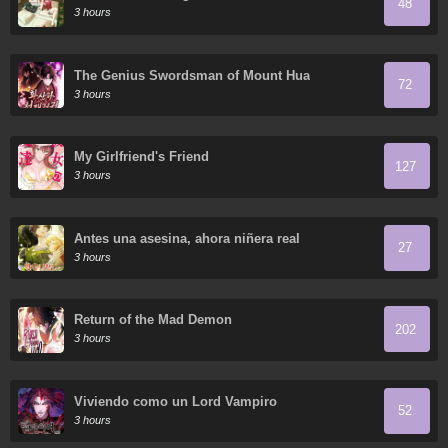
48
3 hours
The Genius Swordsman of Mount Hua
72
3 hours
My Girlfriend's Friend
127
3 hours
Antes una asesina, ahora niñera real
27
3 hours
Return of the Mad Demon
202
3 hours
Viviendo como un Lord Vampiro
52
3 hours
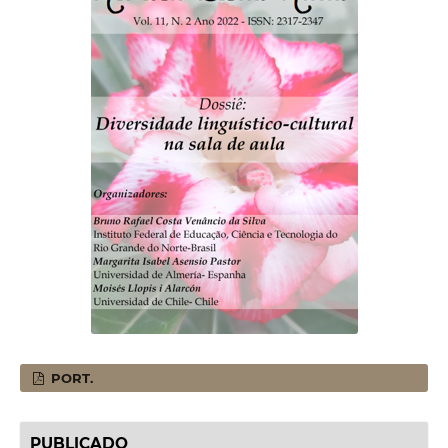
PORT.
PUBLICADO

____________________

■ **DESCRIPTION OF THE TASK**:
When you copy the data, keep every line exact and leave out each picture.

■ **YOUR SOLUTION**:
48
3 hours
The Genius Swordsman of Mount Hua
72
3 hours
My Girlfriend's Friend
127
3 hours
Antes una asesina, ahora niñera real
27
3 hours
Return of the Mad Demon
202
3 hours
Viviendo como un Lord Vampiro
52
3 hours
PORT.
PUBLICADO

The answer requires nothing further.